Renée Aguiar-Lucander, CEO, Hansa Biopharma said “We are disappointed not to be able to provide a new treatment option for this patient group, who to date have experienced poor outcomes. Despite the deep and rapid reduction of anti-GBM antibodies following imlifidase treatment, it did not result in a statistically significant outcome in this setting. We are, however, delighted to see the overall very strong results where approximately 60% of patients did not require dialysis at 6 months, which is almost three-fold that of typically reported outcomes for this disease. I want to thank the patients, investigators and care givers who participated in the trial.”  She added: “We remain very excited by imlifidase’ consistent effect, potential in the gene therapy area and that we are on track to file our BLA with the FDA, related to desensitization of highly sensitized patients on the waitlist for kidney transplant, before the year end.”

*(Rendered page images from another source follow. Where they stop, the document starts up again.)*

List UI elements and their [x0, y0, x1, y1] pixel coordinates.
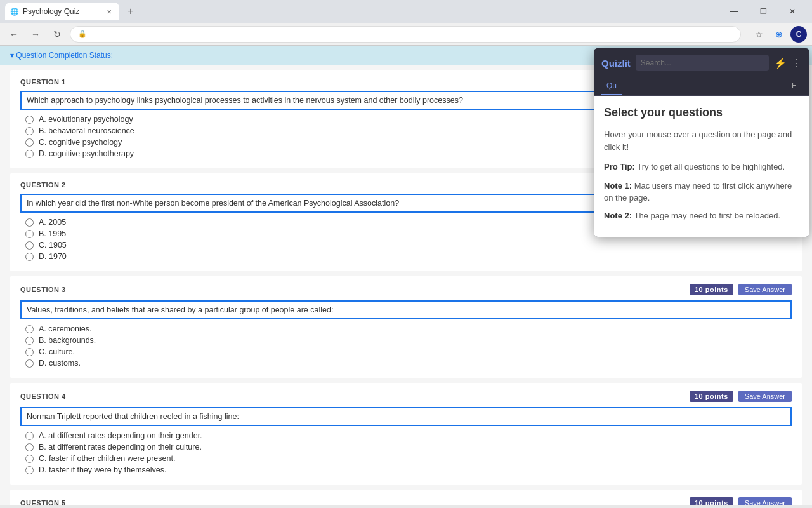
question-5-number: QUESTION 5 [20, 499, 66, 505]
tab-favicon: 🌐 [10, 8, 19, 16]
question-4-number: QUESTION 4 [20, 392, 66, 400]
lock-icon: 🔒 [78, 30, 87, 38]
q2-radio-d[interactable] [25, 253, 34, 261]
q3-save-button[interactable]: Save Answer [738, 284, 792, 295]
minimize-button[interactable]: — [719, 0, 749, 23]
question-block-3: QUESTION 3 10 points Save Answer Values,… [10, 276, 802, 378]
quizlit-body: Select your questions Hover your mouse o… [594, 96, 809, 237]
quizlit-bolt-icon[interactable]: ⚡ [774, 57, 787, 69]
quizlit-pro-tip-label: Pro Tip: [604, 162, 635, 171]
q4-radio-b[interactable] [25, 443, 34, 451]
quizlit-note2: Note 2: The page may need to first be re… [604, 210, 799, 222]
q1-radio-d[interactable] [25, 150, 34, 158]
question-3-text: Values, traditions, and beliefs that are… [20, 300, 792, 319]
new-tab-button[interactable]: + [122, 3, 140, 20]
quizlit-header-icons: ⚡ ⋮ [774, 57, 802, 69]
quizlit-pro-tip: Pro Tip: Try to get all questions to be … [604, 161, 799, 173]
quizlit-logo: Quizlit [601, 58, 631, 69]
q2-radio-b[interactable] [25, 230, 34, 238]
quizlit-note1: Note 1: Mac users may need to first clic… [604, 180, 799, 204]
quizlit-search-input[interactable] [636, 55, 769, 71]
question-3-header: QUESTION 3 10 points Save Answer [20, 284, 792, 295]
q4-option-d: D. faster if they were by themselves. [25, 465, 792, 474]
q5-points: 10 points [690, 497, 733, 505]
quizlit-header: Quizlit ⚡ ⋮ [594, 48, 809, 77]
q4-points-save: 10 points Save Answer [690, 391, 792, 402]
quizlit-popup-title: Select your questions [604, 106, 799, 119]
q1-radio-b[interactable] [25, 127, 34, 135]
page-content: ▾ Question Completion Status: QUESTION 1… [0, 46, 812, 508]
q1-radio-c[interactable] [25, 138, 34, 147]
quizlit-note1-text: Mac users may need to first click anywhe… [604, 181, 792, 203]
question-4-text: Norman Triplett reported that children r… [20, 407, 792, 426]
q4-save-button[interactable]: Save Answer [738, 391, 792, 402]
forward-button[interactable]: → [27, 25, 44, 43]
q2-radio-a[interactable] [25, 218, 34, 227]
tab-title: Psychology Quiz [23, 7, 79, 16]
back-button[interactable]: ← [5, 25, 23, 43]
bookmark-icon[interactable]: ☆ [750, 25, 768, 43]
refresh-button[interactable]: ↻ [48, 25, 66, 43]
toolbar-icons: ☆ ⊕ C [750, 25, 807, 43]
q4-radio-a[interactable] [25, 432, 34, 440]
question-2-number: QUESTION 2 [20, 181, 66, 189]
q3-option-b: B. backgrounds. [25, 336, 792, 345]
q4-points: 10 points [690, 391, 733, 402]
q4-option-a: A. at different rates depending on their… [25, 431, 792, 440]
question-4-options: A. at different rates depending on their… [20, 431, 792, 474]
q3-radio-b[interactable] [25, 337, 34, 345]
quizlit-tabs: Qu E [594, 77, 809, 96]
q3-option-c: C. culture. [25, 347, 792, 356]
q5-save-button[interactable]: Save Answer [738, 497, 792, 505]
q4-radio-d[interactable] [25, 466, 34, 474]
q3-radio-d[interactable] [25, 359, 34, 368]
question-block-5: QUESTION 5 10 points Save Answer Jamie s… [10, 490, 802, 505]
quizlit-popup: Quizlit ⚡ ⋮ Qu E Select your questions H… [594, 48, 809, 237]
question-block-4: QUESTION 4 10 points Save Answer Norman … [10, 383, 802, 485]
quizlit-note2-text: The page may need to first be reloaded. [634, 211, 780, 220]
quizlit-more-icon[interactable]: ⋮ [792, 57, 802, 69]
question-5-header: QUESTION 5 10 points Save Answer [20, 497, 792, 505]
q3-radio-c[interactable] [25, 348, 34, 356]
address-bar: ← → ↻ 🔒 ☆ ⊕ C [0, 23, 812, 46]
quizlit-tab-qu[interactable]: Qu [601, 77, 622, 95]
q2-option-c: C. 1905 [25, 241, 792, 250]
question-3-number: QUESTION 3 [20, 286, 66, 293]
question-4-header: QUESTION 4 10 points Save Answer [20, 391, 792, 402]
q3-option-a: A. ceremonies. [25, 324, 792, 333]
url-input[interactable]: 🔒 [70, 26, 741, 43]
q3-points: 10 points [690, 284, 733, 295]
chrome-tab-bar: 🌐 Psychology Quiz ✕ + — ❐ ✕ [0, 0, 812, 23]
quizlit-instruction: Hover your mouse over a question on the … [604, 128, 799, 153]
close-button[interactable]: ✕ [778, 0, 807, 23]
question-3-options: A. ceremonies. B. backgrounds. C. cultur… [20, 324, 792, 368]
window-controls: — ❐ ✕ [719, 0, 807, 23]
q4-option-b: B. at different rates depending on their… [25, 443, 792, 451]
extension-icon[interactable]: ⊕ [770, 25, 788, 43]
q2-radio-c[interactable] [25, 241, 34, 250]
q2-option-d: D. 1970 [25, 252, 792, 261]
completion-label[interactable]: ▾ Question Completion Status: [10, 51, 113, 60]
quizlit-tab-e[interactable]: E [787, 77, 802, 95]
q3-points-save: 10 points Save Answer [690, 284, 792, 295]
q5-points-save: 10 points Save Answer [690, 497, 792, 505]
question-1-number: QUESTION 1 [20, 78, 66, 86]
tab-close-button[interactable]: ✕ [104, 6, 114, 17]
profile-avatar[interactable]: C [790, 26, 807, 43]
quizlit-note2-label: Note 2: [604, 211, 632, 220]
active-tab[interactable]: 🌐 Psychology Quiz ✕ [5, 3, 119, 20]
q3-radio-a[interactable] [25, 325, 34, 333]
quizlit-pro-tip-text: Try to get all questions to be highlight… [637, 162, 785, 171]
q4-option-c: C. faster if other children were present… [25, 454, 792, 463]
q3-option-d: D. customs. [25, 359, 792, 368]
quizlit-note1-label: Note 1: [604, 181, 632, 190]
q4-radio-c[interactable] [25, 455, 34, 463]
q1-radio-a[interactable] [25, 116, 34, 124]
maximize-button[interactable]: ❐ [749, 0, 778, 23]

Professor Mårten Segelmark, International Coordinating Investigator in GOOD-IDES-02 said ”Although the trial did not meet the primary endpoint, the overall outcome, in terms of avoiding dialysis dependency, is encouraging as it shows that anti-GBM patients clearly benefit from receiving a more aggressive treatment compared to what has previously been achieved in clinical practice.”

A total of 50 adult patients were enrolled in the trial, with 25 randomized to receive imlifidase in combination with SoC and 25 receiving SoC treatment only.

GOOD-IDES-02 (Trial ID: 21-HMedIdeS-24) is an open label, multi-centre Phase 3 trial involving over 50 sites in 14 countries in the EU, US and the UK. The primary objective of the study was to assess the effect on kidney function of imlifidase in combination with SoC versus SoC alone in the treatment of patients with severe anti-GBM disease. The primary and key secondary endpoints were assessed at 6 months through the evaluation of renal function as measured by estimated glomerular filtration rate (eGFR) and need for dialysis. Other outcomes include effects of treatment on anti-GBM antibody and ANCA levels, other measures of kidney function, health-related quality of life and safety. Patients continue to be followed up until 24 months after randomisation; long-term outcomes will be reported separately.

More information about the trial is available at ClinicalTrials.gov under NCT05679401.

This is information that Hansa Biopharma AB (publ) is obliged to make public pursuant to the EU Market Abuse Regulation. The information was submitted for publication, through the agency of the contact person set out above, at 23:07 CET on December 16, 2026.